Et de souligner que l’artiste Drissi “asperge ses œuvres d’une noirceur profonde à caractère synthétique selon le prisme d’une poétique symbolique qui suggère l’antagonisme chromatique du toucher poli et dont il se sert pour doter la surface du cuir avec des couleurs fragmentaires et dégradées: du noir foncé au bleu et au roux à degrés lumineux suggestifs, ancrés dans les traits naturels des couleurs primitives”.

“De là se dégage la trace spectrale qui fait contracter la vacuité et le plein. Dès lors, la noirceur constitue son ancrage spatio-temporel spécifique”, estime M. Al Haissan, affirmant que l’artiste, qui a fait de son œuvre l’expression d’un “geste créateur” grâce à la composition mixte (acrylique+mélange de sable, d’agile et de matériel d’érosion, de poudre de marbre, de minerais), voulait renforcer le caractère énigmatique et suspendu de l’œuvre d’art, en ayant recours à des rayures chromatiques et à un certain graphisme abstrait de chiffres et de dates que seul l’artiste en détient le sens.
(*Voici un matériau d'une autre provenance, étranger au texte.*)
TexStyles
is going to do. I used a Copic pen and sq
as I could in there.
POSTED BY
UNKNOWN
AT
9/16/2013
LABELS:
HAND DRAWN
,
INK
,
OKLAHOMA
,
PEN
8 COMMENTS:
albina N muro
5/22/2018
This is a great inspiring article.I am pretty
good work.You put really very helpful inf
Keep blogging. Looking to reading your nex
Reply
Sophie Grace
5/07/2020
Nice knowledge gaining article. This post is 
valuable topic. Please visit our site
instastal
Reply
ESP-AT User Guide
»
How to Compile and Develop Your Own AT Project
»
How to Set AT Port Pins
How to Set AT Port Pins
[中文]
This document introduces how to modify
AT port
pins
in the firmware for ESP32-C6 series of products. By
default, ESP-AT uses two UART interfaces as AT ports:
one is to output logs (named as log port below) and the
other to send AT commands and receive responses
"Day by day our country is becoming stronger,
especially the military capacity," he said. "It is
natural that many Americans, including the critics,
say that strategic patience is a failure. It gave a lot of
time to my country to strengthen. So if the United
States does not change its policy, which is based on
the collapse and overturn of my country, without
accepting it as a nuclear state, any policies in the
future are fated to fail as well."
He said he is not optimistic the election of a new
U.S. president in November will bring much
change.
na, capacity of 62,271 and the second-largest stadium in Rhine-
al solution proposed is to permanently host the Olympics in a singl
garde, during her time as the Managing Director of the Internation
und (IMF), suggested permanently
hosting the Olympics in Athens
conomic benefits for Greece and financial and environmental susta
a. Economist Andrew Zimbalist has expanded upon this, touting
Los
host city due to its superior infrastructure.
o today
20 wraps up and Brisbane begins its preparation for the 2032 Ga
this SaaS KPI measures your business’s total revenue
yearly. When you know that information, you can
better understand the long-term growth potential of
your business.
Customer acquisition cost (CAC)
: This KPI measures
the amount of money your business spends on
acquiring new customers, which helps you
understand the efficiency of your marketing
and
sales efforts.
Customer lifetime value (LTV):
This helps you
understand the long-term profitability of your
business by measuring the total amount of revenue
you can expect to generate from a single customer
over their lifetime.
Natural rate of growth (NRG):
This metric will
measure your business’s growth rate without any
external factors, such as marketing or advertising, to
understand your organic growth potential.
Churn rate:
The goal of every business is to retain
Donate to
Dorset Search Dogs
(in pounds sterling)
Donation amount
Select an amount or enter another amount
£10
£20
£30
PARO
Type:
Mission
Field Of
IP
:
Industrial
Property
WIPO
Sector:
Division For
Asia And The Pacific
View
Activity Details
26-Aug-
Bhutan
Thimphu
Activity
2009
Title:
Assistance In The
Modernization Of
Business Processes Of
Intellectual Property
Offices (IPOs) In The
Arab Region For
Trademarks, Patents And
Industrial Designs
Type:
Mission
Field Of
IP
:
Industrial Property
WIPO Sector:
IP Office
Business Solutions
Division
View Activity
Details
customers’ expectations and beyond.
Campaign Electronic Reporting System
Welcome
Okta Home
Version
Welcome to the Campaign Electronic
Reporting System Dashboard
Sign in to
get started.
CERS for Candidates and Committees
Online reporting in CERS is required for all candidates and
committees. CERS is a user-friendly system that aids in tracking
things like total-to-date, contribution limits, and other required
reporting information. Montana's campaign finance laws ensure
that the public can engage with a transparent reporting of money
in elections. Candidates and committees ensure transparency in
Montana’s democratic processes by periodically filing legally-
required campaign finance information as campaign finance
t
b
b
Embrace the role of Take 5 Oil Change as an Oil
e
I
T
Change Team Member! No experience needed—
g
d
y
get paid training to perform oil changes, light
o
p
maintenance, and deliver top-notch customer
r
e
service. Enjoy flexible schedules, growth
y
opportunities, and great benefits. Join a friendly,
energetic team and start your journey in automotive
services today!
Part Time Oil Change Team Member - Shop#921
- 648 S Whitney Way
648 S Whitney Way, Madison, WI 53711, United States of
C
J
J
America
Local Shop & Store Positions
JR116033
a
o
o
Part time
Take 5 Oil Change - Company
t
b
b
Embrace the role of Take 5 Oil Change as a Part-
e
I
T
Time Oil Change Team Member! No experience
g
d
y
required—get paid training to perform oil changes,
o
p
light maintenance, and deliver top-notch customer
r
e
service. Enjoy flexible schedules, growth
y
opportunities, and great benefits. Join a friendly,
Dans une déclaration à la MAP à cette occasion, MM. Drissi et Raji ont exprimé leur profonde joie de présenter ensemble leurs œuvres le temps de cette exposition, qui se tient dans une conjoncture exceptionnelle marquée par la propagation de la Covid-19, mais qui coïncide aussi avec l’annonce qu’Essaouira fait partie désormais du réseau mondial des villes créatives de l’UNESCO, ce qui dénote, ont-ils soutenu, l’effervescence créative et la richesse artistique qui caractérise l’inspirante Cité des Alizés.

Cette exposition, ont-ils indiqué, est le fruit d’un projet datant de très longtemps mais qui s’est cristallisé pendant la période du confinement sanitaire à partir du mois de mars dernier, après de nombreuses rencontres qui se sont déroulées dans le “temple” du peintre, ajoutant que leurs toiles et poèmes leur ont permis d’annuler toute frontière entre leurs deux mondes pictural et poétique.

Et MM. Drissi et Raji de conclure que les œuvres plastiques et les textes poétiques exposés à Dar Souiri seront très prochainement publiés avec une autre collection de leurs œuvres dans un seul ouvrage, qui sera agrémenté d’une étude critique de M. Brahim Al Haissan.